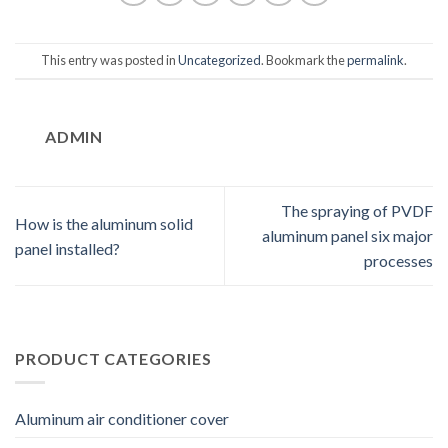
This entry was posted in
Uncategorized
. Bookmark the
permalink
.
ADMIN
The spraying of PVDF
How is the aluminum solid
aluminum panel six major
panel installed?
processes
PRODUCT CATEGORIES
Aluminum air conditioner cover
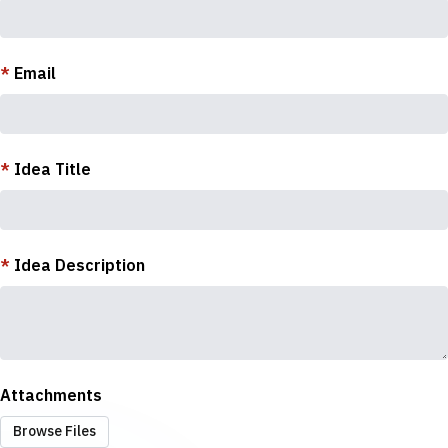
*
Email
*
Idea Title
*
Idea Description
Attachments
Browse Files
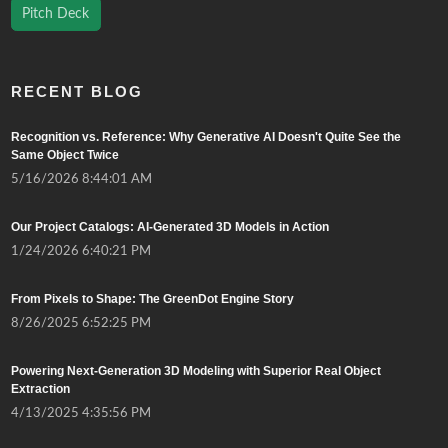
Pitch Deck
RECENT BLOG
Recognition vs. Reference: Why Generative AI Doesn't Quite See the
Same Object Twice
5/16/2026 8:44:01 AM
Our Project Catalogs: AI-Generated 3D Models in Action
1/24/2026 6:40:21 PM
From Pixels to Shape: The GreenDot Engine Story
8/26/2025 6:52:25 PM
Powering Next-Generation 3D Modeling with Superior Real Object
Extraction
4/13/2025 4:35:56 PM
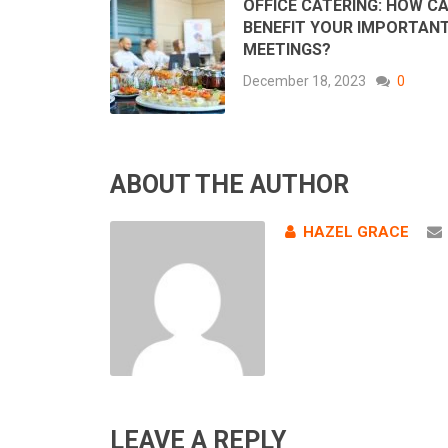
OFFICE CATERING: HOW CA
BENEFIT YOUR IMPORTAN
MEETINGS?
December 18, 2023
0
ABOUT THE AUTHOR
HAZEL GRACE
LEAVE A REPLY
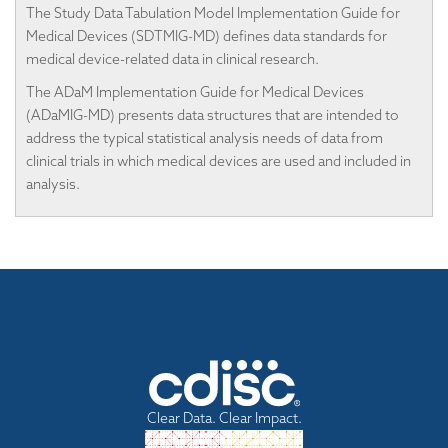
The Study Data Tabulation Model Implementation Guide for
Medical Devices (SDTMIG-MD) defines data standards for
medical device-related data in clinical research.
The ADaM Implementation Guide for Medical Devices
(ADaMIG-MD) presents data structures that are intended to
address the typical statistical analysis needs of data from
clinical trials in which medical devices are used and included in
analysis.
Clear Data. Clear Impact.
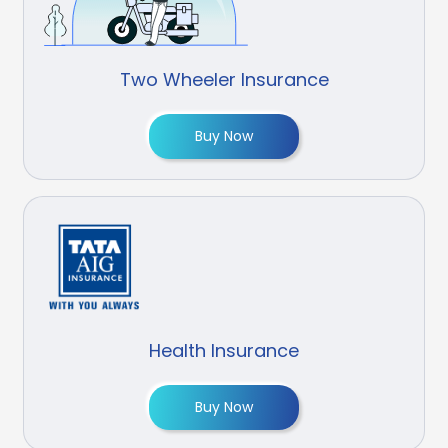
Two Wheeler Insurance
Buy Now
Health Insurance
Buy Now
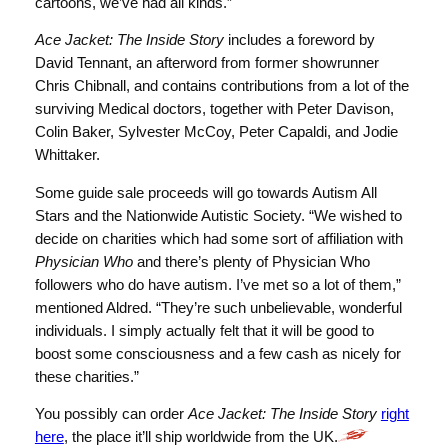
cartoons, we’ve had all kinds.”
Ace Jacket: The Inside Story
includes a foreword by
David Tennant, an afterword from former showrunner
Chris Chibnall, and contains contributions from a lot of the
surviving Medical doctors, together with Peter Davison,
Colin Baker, Sylvester McCoy, Peter Capaldi, and Jodie
Whittaker.
Some guide sale proceeds will go towards Autism All
Stars and the Nationwide Autistic Society. “We wished to
decide on charities which had some sort of affiliation with
Physician Who
and there’s plenty of Physician Who
followers who do have autism. I’ve met so a lot of them,”
mentioned Aldred. “They’re such unbelievable, wonderful
individuals. I simply actually felt that it will be good to
boost some consciousness and a few cash as nicely for
these charities.”
You possibly can order
Ace Jacket: The Inside Story
right
here
, the place it’ll ship worldwide from the UK.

• _Exercise_:
Everything in the data above, apart from the pictures, should be retyped exactly.

• _Response area_:
This entry was posted in
Uncategorized
. Bookmark the
permalink
.
ADMIN
The spraying of PVDF
How is the aluminum solid
aluminum panel six major
panel installed?
processes
PRODUCT CATEGORIES
Aluminum air conditioner cover
*
Email
*
Idea Title
*
Idea Description
Attachments
Browse Files
Pitch Deck
RECENT BLOG
Recognition vs. Reference: Why Generative AI Doesn't Quite See the
Same Object Twice
5/16/2026 8:44:01 AM
Our Project Catalogs: AI-Generated 3D Models in Action
1/24/2026 6:40:21 PM
From Pixels to Shape: The GreenDot Engine Story
8/26/2025 6:52:25 PM
Powering Next-Generation 3D Modeling with Superior Real Object
Extraction
4/13/2025 4:35:56 PM
OFFICE CATERING: HOW CA
BENEFIT YOUR IMPORTAN
MEETINGS?
December 18, 2023
0
ABOUT THE AUTHOR
HAZEL GRACE
LEAVE A REPLY
The Study Data Tabulation Model Implementation Guide for
Medical Devices (SDTMIG-MD) defines data standards for
medical device-related data in clinical research.
The ADaM Implementation Guide for Medical Devices
(ADaMIG-MD) presents data structures that are intended to
address the typical statistical analysis needs of data from
clinical trials in which medical devices are used and included in
analysis.
Clear Data. Clear Impact.
Two Wheeler Insurance
Buy Now
Health Insurance
Buy Now
cartoons, we’ve had all kinds.”
Ace Jacket: The Inside Story
includes a foreword by
David Tennant, an afterword from former showrunner
Chris Chibnall, and contains contributions from a lot of the
surviving Medical doctors, together with Peter Davison,
Colin Baker, Sylvester McCoy, Peter Capaldi, and Jodie
Whittaker.
Some guide sale proceeds will go towards Autism All
Stars and the Nationwide Autistic Society. “We wished to
decide on charities which had some sort of affiliation with
Physician Who
and there’s plenty of Physician Who
followers who do have autism. I’ve met so a lot of them,”
mentioned Aldred. “They’re such unbelievable, wonderful
individuals. I simply actually felt that it will be good to
boost some consciousness and a few cash as nicely for
these charities.”
You possibly can order
Ace Jacket: The Inside Story
right
here
, the place it’ll ship worldwide from the UK.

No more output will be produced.